Carlson Wagonlit Travel said it expects “mid-single-digit declines” in net sales globally and a fall of “closer to 10 percent” in the United States in 2009.President and CEO Doug Anderson said total sales rose 7 percent in 2008 from $26 billion to $27.8 billion. The lowest growth was in the United States and France, both up 2 percent. China and Brazil were the strongest performers, up 25 percent and 24 percent, respectively, while Germany/Austria was up 11 percent and the United Kingdom up 7 percent. Anderson said new business sales were $2.4 billion worldwide last year, down from $3 billion in 2007 but still higher than $1.9 billion in 2006.

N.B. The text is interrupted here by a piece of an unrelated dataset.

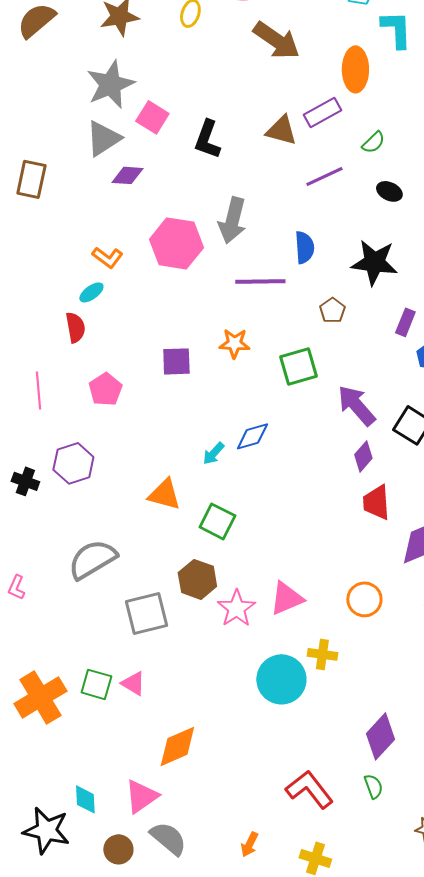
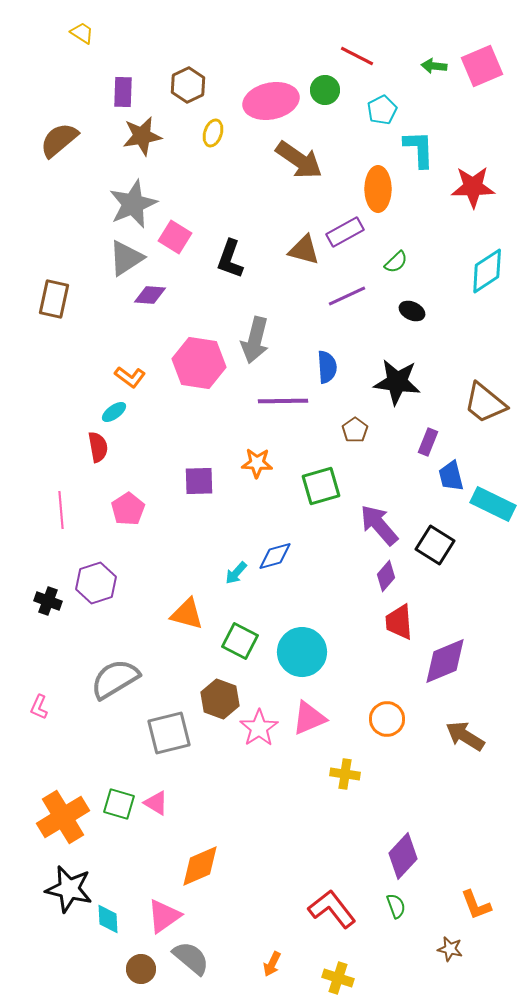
cyan circle: (281, 679) -> (302, 652), moved
black star: (46, 830) -> (69, 889), moved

CWT clients have reduced their travel expenditure for 2009 by up to 50 percent in the most extreme cases, with 30 percent to 45 percent cuts not unusual in the banking sector, which accounts for a relatively small 8 percent of the travel management company’s volume.
“The reductions we have seen are pretty severe and being implemented really quickly,” said Anderson. One buoyant source of business, however, is the public sector, which the CWT CEO said is up in both the United States and United Kingdom.
CWT said it will be trimming its workforce by not renewing temporary contracts. However, Anderson said: “We have no plans to make massive headcount reductions in any region.”